Assignment | Read through the listing, and wherever a line holds the word "письма", return it.

Data to process |

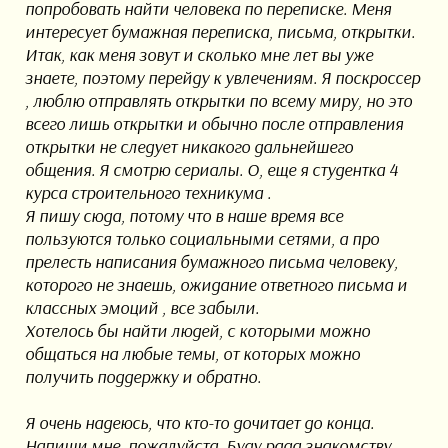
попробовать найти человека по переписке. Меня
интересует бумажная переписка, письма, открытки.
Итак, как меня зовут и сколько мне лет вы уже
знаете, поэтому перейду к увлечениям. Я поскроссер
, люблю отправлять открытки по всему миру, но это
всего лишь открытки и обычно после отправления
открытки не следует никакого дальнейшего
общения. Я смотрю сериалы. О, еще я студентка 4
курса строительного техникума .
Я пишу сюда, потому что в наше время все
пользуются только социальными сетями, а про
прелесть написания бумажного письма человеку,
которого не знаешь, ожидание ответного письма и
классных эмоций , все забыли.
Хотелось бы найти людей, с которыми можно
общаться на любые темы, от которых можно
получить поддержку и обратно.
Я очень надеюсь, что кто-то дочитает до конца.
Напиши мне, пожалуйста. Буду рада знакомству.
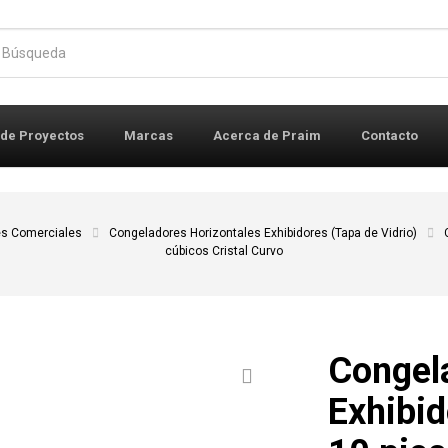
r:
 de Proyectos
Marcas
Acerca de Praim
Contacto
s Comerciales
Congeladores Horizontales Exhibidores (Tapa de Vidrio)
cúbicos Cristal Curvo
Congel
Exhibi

...

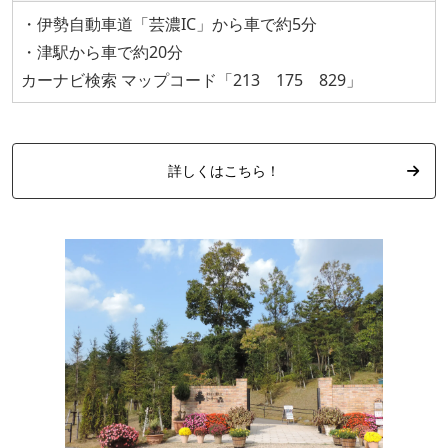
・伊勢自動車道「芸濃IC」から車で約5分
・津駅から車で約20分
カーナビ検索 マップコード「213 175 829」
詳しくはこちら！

Response to the task |
интересует бумажная переписка, письма, открытки.
прелесть написания бумажного письма человеку,
которого не знаешь, ожидание ответного письма и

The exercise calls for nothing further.